Copyright © 2005 George L. Fulton
All right reserved.

ISBN: 1-4184-8856-9

Chapter One

What is a Bond?

We'll start simply. Let's say that you have a friend who has asked to borrow some money from you. He needs one thousand dollars for a year. To entice you to lend the money, he offers to pay you 12% interest on that money for the year. So, you agree and you lend the money to him. In so doing your friend has just created a financial bond with you. Thus, a bond is nothing more than a promise; a promise made by the borrower to repay borrowed money at a specific time and to pay interest for the privilege of the use of that borrowed money. It is much like an IOU.
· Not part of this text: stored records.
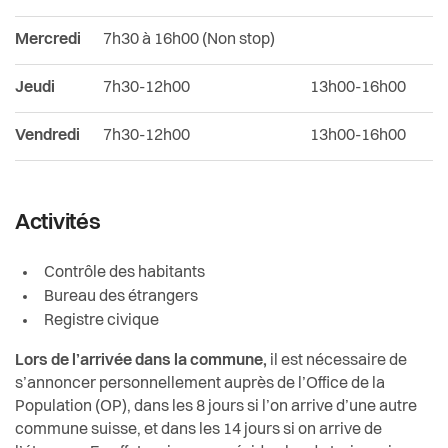
Mercredi
7h30 à 16h00 (Non stop)
Jeudi
7h30-12h00
13h00-16h00
Vendredi
7h30-12h00
13h00-16h00
Activités
Contrôle des habitants
Bureau des étrangers
Registre civique
Lors de l’arrivée dans la commune,
il est nécessaire de
s’annoncer personnellement auprès de l’Office de la
Population (OP), dans les 8 jours si l’on arrive d’une autre
commune suisse, et dans les 14 jours si on arrive de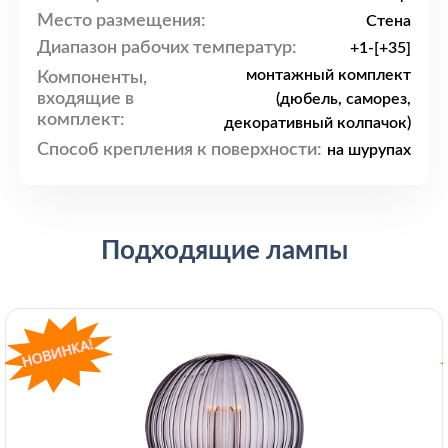
Место размещения:
Стена
Диапазон рабочих температур:
+1-[+35]
монтажный комплект
Компоненты,
входящие в
(дюбель, саморез,
комплект:
декоративный колпачок)
Способ крепления к поверхности:
на шурупах
Подходящие лампы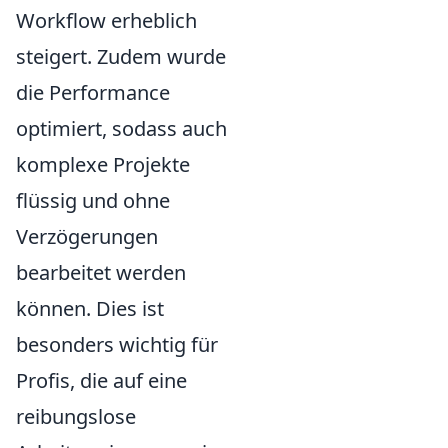
Workflow erheblich
steigert. Zudem wurde
die Performance
optimiert, sodass auch
komplexe Projekte
flüssig und ohne
Verzögerungen
bearbeitet werden
können. Dies ist
besonders wichtig für
Profis, die auf eine
reibungslose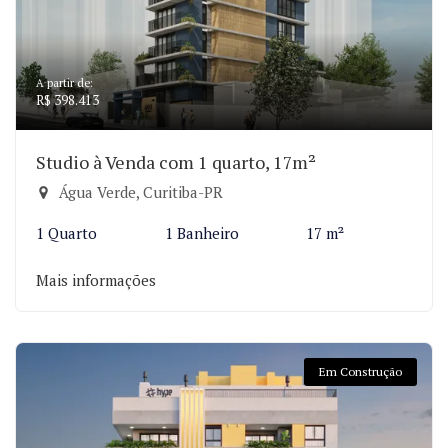
A partir de:
R$ 398.413
Studio à Venda com 1 quarto, 17m²
Água Verde, Curitiba-PR
1 Quarto
1 Banheiro
17 m²
Mais informações
Em Construção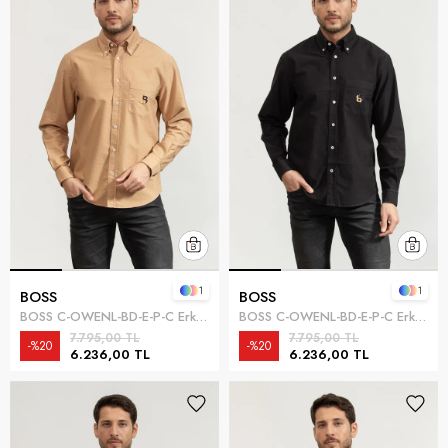
1
1
BOSS
BOSS
BOSS C-OWENL-BD-E-P-C Erkek Gömlek Bej
BOSS C-OWENL-BD-E-P-C Erkek Gömlek Siyah
7.795,00 TL
7.795,00 TL
%20
%20
6.236,00 TL
6.236,00 TL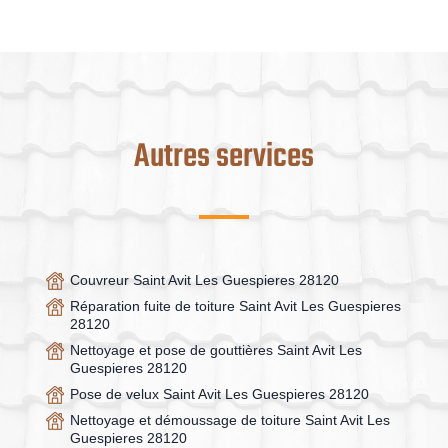
Autres services
Couvreur Saint Avit Les Guespieres 28120
Réparation fuite de toiture Saint Avit Les Guespieres
28120
Nettoyage et pose de gouttières Saint Avit Les
Guespieres 28120
Pose de velux Saint Avit Les Guespieres 28120
Nettoyage et démoussage de toiture Saint Avit Les
Guespieres 28120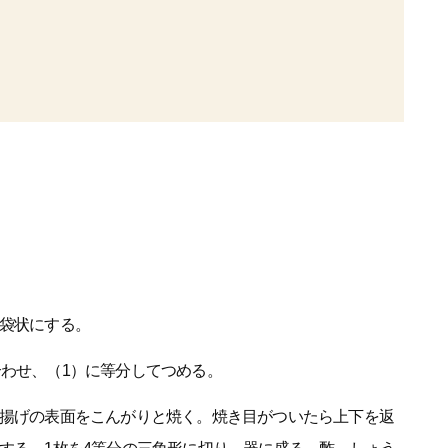
、袋状にする。
合わせ、（1）に等分してつめる。
油揚げの表面をこんがりと焼く。焼き目がついたら上下を返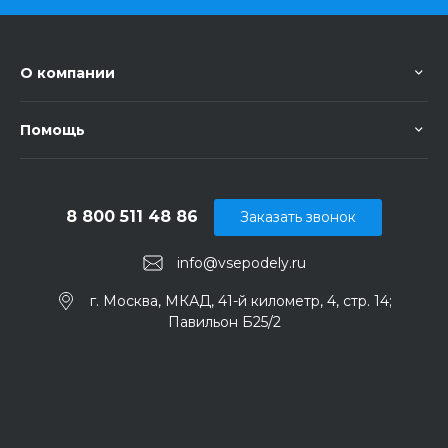
О компании
Помощь
8 800 511 48 86
Заказать звонок
info@vsepodely.ru
г. Москва, МКАД, 41-й километр, 4, стр. 14;
Павильон Б25/2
The money you lend to the borrower is called the "principal." The money the borrower repays you above and beyond the principal amount is called the "interest." In this example with your friend, there are two promises: the promise to pay you 12% interest for the use of your money and the promise to repay the principal in one year. The principal repayment date is called the "maturity" date - the date on which the promise to repay (or the bond) matures. Within those promises there may be some conditions. Your friend may agree to pay you the full 12% interest in one lump sum at the same time that he repays you the principal (the maturity date). He may agree to pay you one half of the interest in six months and the other half at maturity. He may agree to pay you one quarter of the interest every three months with the final payment at maturity. Maybe he agrees to pay you one twelfth of the total interest every month. Whatever the interest payment arrangements, the dates on which interest is to be paid are called "coupon" dates.

Pause ...

We have to digress just a little to discuss coupons. In days gone by, bonds were issued with physical paper coupons. In order to collect your interest payment you had to go to the borrower and physically hand over your coupon which had the interest rate printed upon it. The payer would then calculate the amount of interest due and pay accordingly - no coupon, no payment. Nowadays, bonds are no longer issued with paper coupons and you don't have to go anywhere to demand payment. It's all done electronically and automatically. We still use the word "coupon" but it has taken on a whole different meaning in the modern era. In the example with your friend in which he agrees to pay you 12% interest for a year, that 12% is now referred to as the coupon. That 12% is the number that would have been printed on the paper coupon in olden days. By the way, interest is always expressed on an annualized basis. If your friend had agreed to repay the money in two years at a 12% interest rate, that would be 12% per year for two years and the coupon would still be 12% not 24%.

Resume ...

There is one exception to this idea of the coupon being equal to the interest payment on the bond - the zero coupon bond. It doesn't follow that you would lend money to someone for a year or more and not expect to receive some interest. After all, that interest is your reward for having taken on the risk of lending your money in the first place. How could you lend your friend some money, not receive interest payments and still be rewarded for your effort? Let's see, 12% of one thousand dollars is one hundred twenty dollars. Instead of lending one thousand dollars, you lend eight hundred eighty dollars (one thousand minus one hundred twenty). Your friend accepts the eight hundred eighty dollars and agrees to pay you one thousand dollars at maturity in one year. You still receive a 12% return but it is all considered principal. In effect your friend has simply borrowed money at a discount and has agreed to repay it at full value hence, there is no agreed upon interest rate, no coupon or a "zero coupon." Obviously, had you agreed to lend the money for two years it would have to be at a deeper discount in order for you to realize a 12% annualized return. Specifically, you would lend seven hundred sixty dollars with the agreement to be repaid one thousand dollars in two years. At maturity you will receive two hundred forty dollars more than you lent - 24% over the period of two years or 12% annualized. Remember, I am using easy math here to demonstrate a concept.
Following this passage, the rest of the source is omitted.